The effect of $B_4C$ on the densification, mocrostructure and mechanical properties of pressureless sintered $Al_2O_3-B_4C$ composites was studied.
Sintering was performed without sintering additives varying $B_4C$ content from 0 to 40vol.%. More than 95% of theoretical density was obtained up to 20vol.% of $B_4C$ when sintered at 1850℃ for 60min. With the increase of sintering time from 30 to 120min, no change of density results. It was found that the reaction of between $Al_2O_3$ and $B_4C$ did not bring to anything products, according to the results of XRD.
The grain growth of $Al_2O_3$ is inhibited by $B_4C$ particles pinning at the grain boundary, and is reduced with increasing $B_4C$ content because of grain boundary drag effect of $B_4C$ particles. The critical amount of $B_4C$ for effective dragging of grain boundary migration occurred at 10vol.% addition for $Al_2O_3-B_4C$ composites, pressureless sintered at 1850℃ for 60min.
The maximum 3-point bending strength was 550MPa for specimen contained 20vol.% $B_4C$, and the microhardness was 2100kg/㎟ for 30vol.% $B_4C$ specimen.

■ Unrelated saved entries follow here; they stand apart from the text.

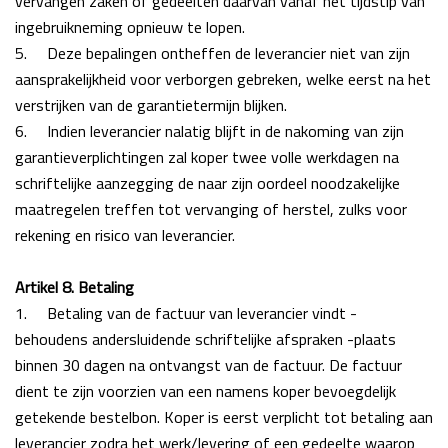
vervangen zaken of gedeelten daarvan vanaf het tijdstip van
ingebruikneming opnieuw te lopen.
5.
Deze bepalingen ontheffen de leverancier niet van zijn
aansprakelijkheid voor verborgen gebreken, welke eerst na het
verstrijken van de garantietermijn blijken.
6.
Indien leverancier nalatig blijft in de nakoming van zijn
garantieverplichtingen zal koper
twee volle werkdagen na
schriftelijke aanzegging de naar zijn oordeel noodzakelijke
maatregelen
treffen tot vervanging of herstel, zulks voor
rekening en risico van leverancier.
Artikel 8. Betaling
1.
Betaling van de factuur van leverancier vindt -
behoudens andersluidende schriftelijke afspraken -plaats
binnen 30 dagen na ontvangst van de factuur. De factuur
dient te zijn voorzien van een
namens koper bevoegdelijk
getekende bestelbon. Koper is eerst verplicht tot betaling aan
leverancier zodra het werk/levering of een gedeelte waarop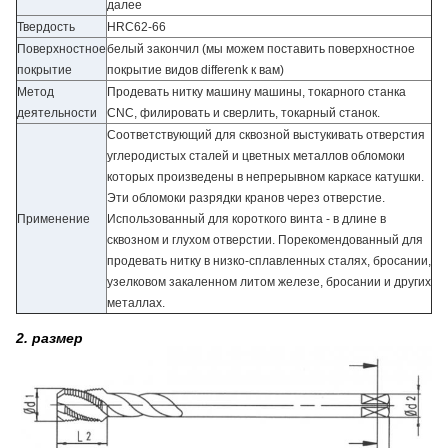
далее
Твердость
HRC62-66
Поверхностное
белый закончил (мы можем поставить поверхностное
покрытие
покрытие видов differenk к вам)
Метод
Продевать нитку машину машины, токарного станка
деятельности
CNC, филировать и сверлить, токарный станок.
Соответствующий для сквозной выстукивать отверстия
углеродистых сталей и цветных металлов обломоки
которых произведены в непрерывном каркасе катушки.
Эти обломоки разрядки кранов через отверстие.
Применение
Использованный для короткого винта - в длине в
сквозном и глухом отверстии. Порекомендованный для
продевать нитку в низко-сплавленных сталях, бросании,
узелковом закаленном литом железе, бросании и других
металлах.
2. размер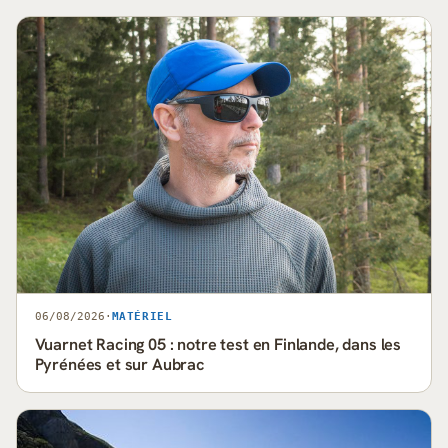
06/08/2026
·
MATÉRIEL
Vuarnet Racing 05 : notre test en Finlande, dans les
Pyrénées et sur Aubrac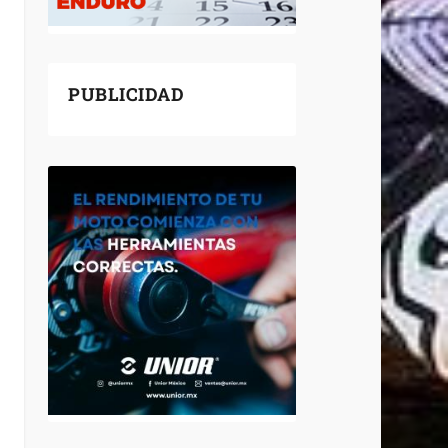
PUBLICIDAD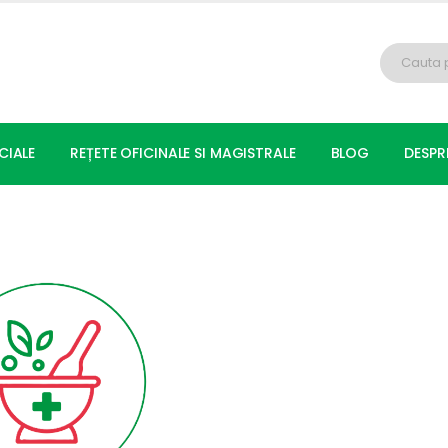
CIALE
REȚETE OFICINALE SI MAGISTRALE
BLOG
DESPR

Fully dense $Al_2O_3-B_4C$ composites was obtained by hot pressed at 1700℃, 35MPa, 60min. Wear characteristics of $Al_2O_3-B_4C$ composites by hot pressed as a ceramic cutting tool was investigated. It was shown that the $Al_2O_3-B_4C$ tool exhibits good wear resistance since the $B_4C$ is resistant to mechanical wear due to high hardness.